__Data shown__.
* * * * * * * * *
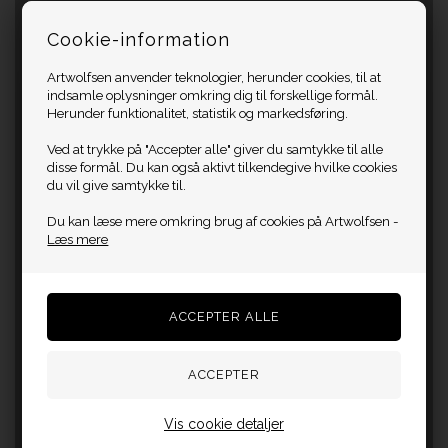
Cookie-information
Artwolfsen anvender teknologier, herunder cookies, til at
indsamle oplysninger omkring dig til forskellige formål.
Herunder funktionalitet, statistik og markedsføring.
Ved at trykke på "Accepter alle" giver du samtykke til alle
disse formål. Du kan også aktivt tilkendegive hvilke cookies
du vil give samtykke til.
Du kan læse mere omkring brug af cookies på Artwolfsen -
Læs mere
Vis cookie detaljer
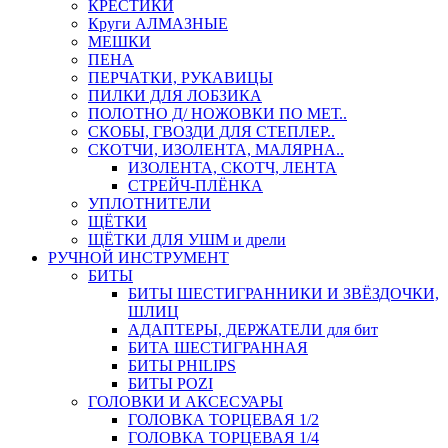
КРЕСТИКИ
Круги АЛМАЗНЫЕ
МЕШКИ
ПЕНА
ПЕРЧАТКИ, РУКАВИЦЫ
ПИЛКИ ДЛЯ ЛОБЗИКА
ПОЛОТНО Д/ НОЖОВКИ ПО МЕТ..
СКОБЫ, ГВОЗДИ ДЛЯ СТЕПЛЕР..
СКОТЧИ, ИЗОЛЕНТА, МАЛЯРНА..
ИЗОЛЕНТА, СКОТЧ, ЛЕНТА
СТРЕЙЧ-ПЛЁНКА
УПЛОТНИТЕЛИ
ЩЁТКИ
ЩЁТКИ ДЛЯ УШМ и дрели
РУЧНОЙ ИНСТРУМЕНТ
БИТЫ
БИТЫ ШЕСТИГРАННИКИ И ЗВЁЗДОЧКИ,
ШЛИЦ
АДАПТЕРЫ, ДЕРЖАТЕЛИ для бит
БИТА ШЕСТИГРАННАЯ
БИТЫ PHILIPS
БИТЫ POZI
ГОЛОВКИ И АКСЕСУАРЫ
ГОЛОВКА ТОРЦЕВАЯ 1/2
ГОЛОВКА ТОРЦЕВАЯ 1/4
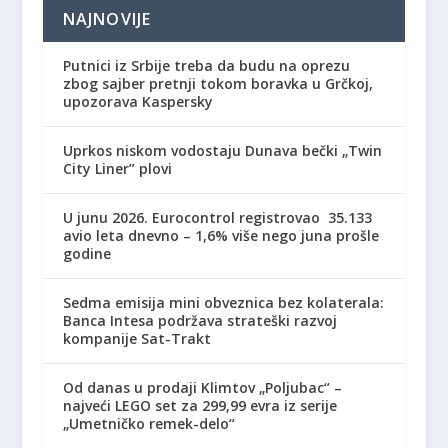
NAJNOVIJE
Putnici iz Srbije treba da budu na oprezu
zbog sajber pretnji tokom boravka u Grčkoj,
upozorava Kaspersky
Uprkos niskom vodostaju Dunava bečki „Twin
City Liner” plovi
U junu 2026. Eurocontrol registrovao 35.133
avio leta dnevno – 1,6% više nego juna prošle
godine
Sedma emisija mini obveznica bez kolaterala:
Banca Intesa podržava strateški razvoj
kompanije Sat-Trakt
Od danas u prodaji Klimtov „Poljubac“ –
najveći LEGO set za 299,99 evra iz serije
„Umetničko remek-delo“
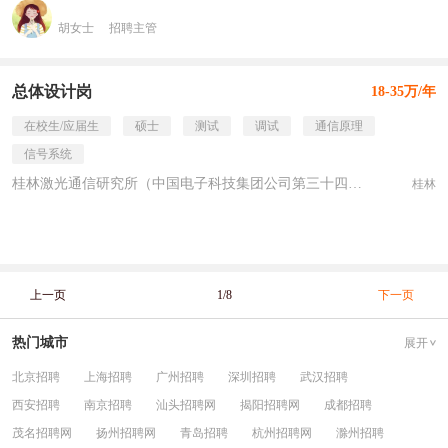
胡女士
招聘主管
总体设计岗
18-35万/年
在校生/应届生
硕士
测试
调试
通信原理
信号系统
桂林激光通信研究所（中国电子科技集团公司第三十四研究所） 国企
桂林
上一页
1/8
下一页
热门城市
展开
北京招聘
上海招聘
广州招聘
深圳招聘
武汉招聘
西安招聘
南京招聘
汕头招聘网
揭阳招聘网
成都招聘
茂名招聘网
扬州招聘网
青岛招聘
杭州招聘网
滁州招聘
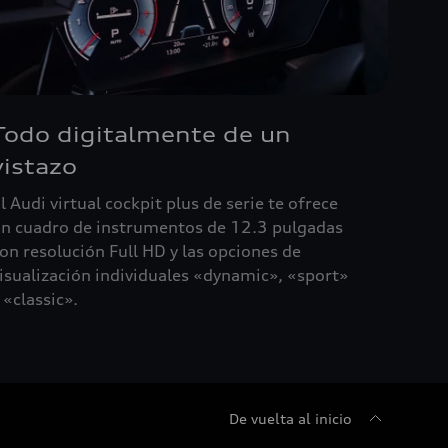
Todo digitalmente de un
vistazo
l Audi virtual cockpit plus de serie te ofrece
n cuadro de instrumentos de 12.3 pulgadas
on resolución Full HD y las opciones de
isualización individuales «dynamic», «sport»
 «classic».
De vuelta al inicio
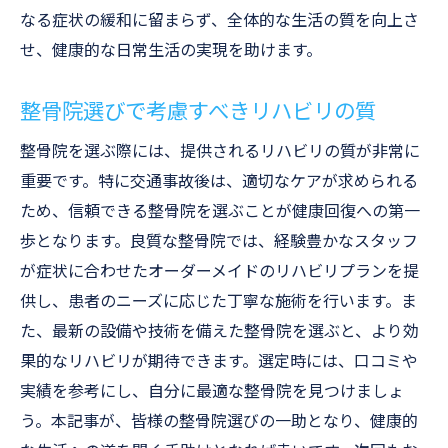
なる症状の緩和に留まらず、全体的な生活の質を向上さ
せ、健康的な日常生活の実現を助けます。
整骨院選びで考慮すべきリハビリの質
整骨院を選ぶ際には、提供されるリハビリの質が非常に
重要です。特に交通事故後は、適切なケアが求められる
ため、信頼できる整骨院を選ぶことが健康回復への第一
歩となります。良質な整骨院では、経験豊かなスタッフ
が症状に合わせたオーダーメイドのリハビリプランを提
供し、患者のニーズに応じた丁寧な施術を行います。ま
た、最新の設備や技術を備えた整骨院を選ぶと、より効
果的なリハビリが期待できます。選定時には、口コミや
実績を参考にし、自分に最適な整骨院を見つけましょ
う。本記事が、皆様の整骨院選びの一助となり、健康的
* * * * * * * * *
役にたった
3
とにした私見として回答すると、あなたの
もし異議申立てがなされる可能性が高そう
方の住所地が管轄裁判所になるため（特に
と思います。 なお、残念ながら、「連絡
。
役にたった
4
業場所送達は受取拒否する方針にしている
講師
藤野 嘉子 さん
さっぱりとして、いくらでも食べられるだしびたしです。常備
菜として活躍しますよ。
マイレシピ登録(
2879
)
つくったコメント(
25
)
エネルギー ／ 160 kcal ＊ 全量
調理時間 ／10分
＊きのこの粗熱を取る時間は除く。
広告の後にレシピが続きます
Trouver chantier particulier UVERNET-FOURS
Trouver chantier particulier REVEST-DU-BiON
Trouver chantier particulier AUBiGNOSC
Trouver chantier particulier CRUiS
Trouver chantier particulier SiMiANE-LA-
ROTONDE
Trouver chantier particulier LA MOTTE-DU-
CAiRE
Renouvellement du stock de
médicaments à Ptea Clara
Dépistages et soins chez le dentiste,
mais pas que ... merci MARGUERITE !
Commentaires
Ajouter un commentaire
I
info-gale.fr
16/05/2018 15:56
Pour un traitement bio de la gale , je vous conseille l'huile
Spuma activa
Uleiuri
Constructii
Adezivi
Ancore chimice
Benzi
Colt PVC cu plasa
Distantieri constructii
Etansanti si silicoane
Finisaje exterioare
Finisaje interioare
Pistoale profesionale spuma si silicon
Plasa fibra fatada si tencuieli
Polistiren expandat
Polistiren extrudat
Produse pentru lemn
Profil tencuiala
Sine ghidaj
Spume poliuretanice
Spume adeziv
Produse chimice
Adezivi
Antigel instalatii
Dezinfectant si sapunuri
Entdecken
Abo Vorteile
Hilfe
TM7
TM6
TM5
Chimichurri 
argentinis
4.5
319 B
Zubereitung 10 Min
* * * * * * * * *
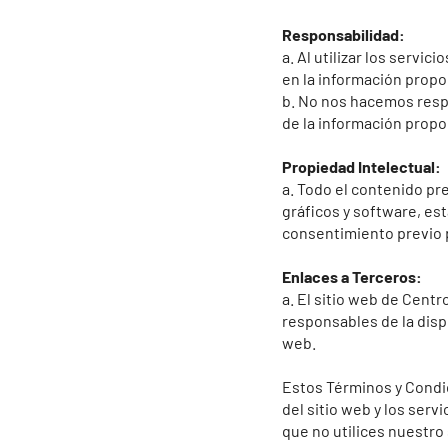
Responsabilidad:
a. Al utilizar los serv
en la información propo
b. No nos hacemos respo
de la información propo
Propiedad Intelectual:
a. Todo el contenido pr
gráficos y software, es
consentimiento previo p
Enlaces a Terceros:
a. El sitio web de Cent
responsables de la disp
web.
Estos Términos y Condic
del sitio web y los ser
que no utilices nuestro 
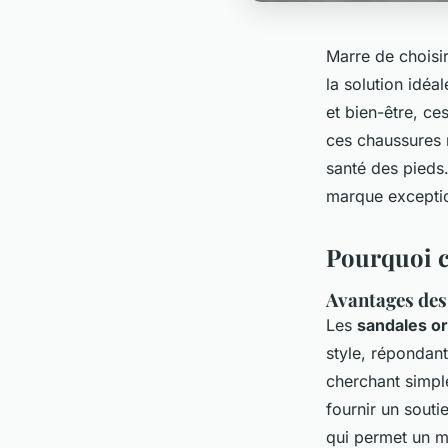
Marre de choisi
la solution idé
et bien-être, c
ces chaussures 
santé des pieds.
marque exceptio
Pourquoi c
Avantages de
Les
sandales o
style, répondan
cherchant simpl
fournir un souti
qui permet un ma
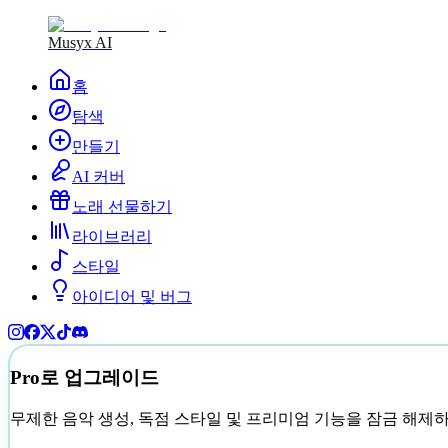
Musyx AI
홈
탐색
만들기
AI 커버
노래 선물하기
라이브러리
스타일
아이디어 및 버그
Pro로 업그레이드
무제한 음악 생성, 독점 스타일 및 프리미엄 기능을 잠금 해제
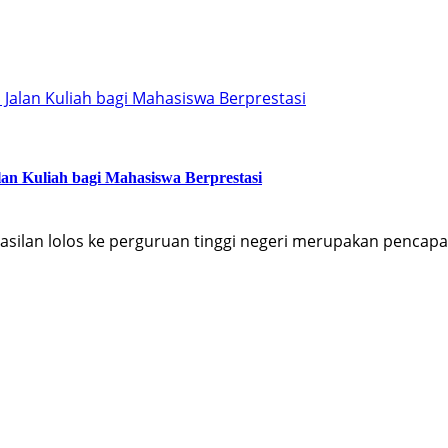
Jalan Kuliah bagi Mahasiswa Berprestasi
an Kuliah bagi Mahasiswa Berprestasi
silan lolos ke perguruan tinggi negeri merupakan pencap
* * * * * * * * *
__Exercise__. The lines to report are those in the material above that contain the word "Produse"; copy every one of them.

__Written solution__.
Produse pentru lemn
Produse chimice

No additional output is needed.